ゾンビファンの脳みそを破壊する『トウキョウ・リビング・デッド・アイドル』



 当時、SUPER☆GiRLSのメンバーだった浅川梨奈主演のゾンビアイドル映画。「ゾンビ」と「アイドル」というローバジェット映画の定番要素二つがドッキングしたらどうなるか?華やかなカップルとなるか、それとも最悪の組み合わせになるのか!?

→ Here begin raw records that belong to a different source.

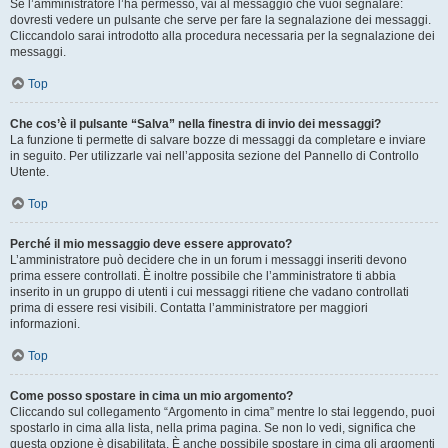
Se l’amministratore l’ha permesso, vai al messaggio che vuoi segnalare:
dovresti vedere un pulsante che serve per fare la segnalazione dei messaggi.
Cliccandolo sarai introdotto alla procedura necessaria per la segnalazione dei
messaggi.
Top
Che cos’è il pulsante “Salva” nella finestra di invio dei messaggi?
La funzione ti permette di salvare bozze di messaggi da completare e inviare
in seguito. Per utilizzarle vai nell’apposita sezione del Pannello di Controllo
Utente.
Top
Perché il mio messaggio deve essere approvato?
L’amministratore può decidere che in un forum i messaggi inseriti devono
prima essere controllati. È inoltre possibile che l’amministratore ti abbia
inserito in un gruppo di utenti i cui messaggi ritiene che vadano controllati
prima di essere resi visibili. Contatta l’amministratore per maggiori
informazioni.
Top
Come posso spostare in cima un mio argomento?
Cliccando sul collegamento “Argomento in cima” mentre lo stai leggendo, puoi
spostarlo in cima alla lista, nella prima pagina. Se non lo vedi, significa che
questa opzione è disabilitata. È anche possibile spostare in cima gli argomenti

 3人組の地下アイドルユニット「TOKYO27区」(3人組なのに27区というこのネーミング)のセンターであるミク(浅川)は今日も満員のライブをこなしたが、メンバーのモエ(スパガの阿部夢梨)、ルナ(尾澤ルナ)のドヘタな歌と合わないダンスにブチ切れ。
「やる気あんの?わたしらもうすぐメジャーデビューで、もう地下アイドルじゃあないんだよ!」
 そんなミクの態度に少々ウンザリな二人。地下アイドルにありがちな無駄に意識高いケンカ、よくありますね。観客もちょっとイラついたところで、エレベーターから現れたゾンビ(突然)に噛まれるミク!騒然となる楽屋裏!周囲は突然のことにおびえるばかり(そりゃそうだよ…いくらなんでもゾンビの出現、突然過ぎ)で、誰もミクのことを助けない(これまでの態度が悪いせいもあるんじゃない?)。彼女を助けたのはゾンビハンターの男(また突然だなオイ!)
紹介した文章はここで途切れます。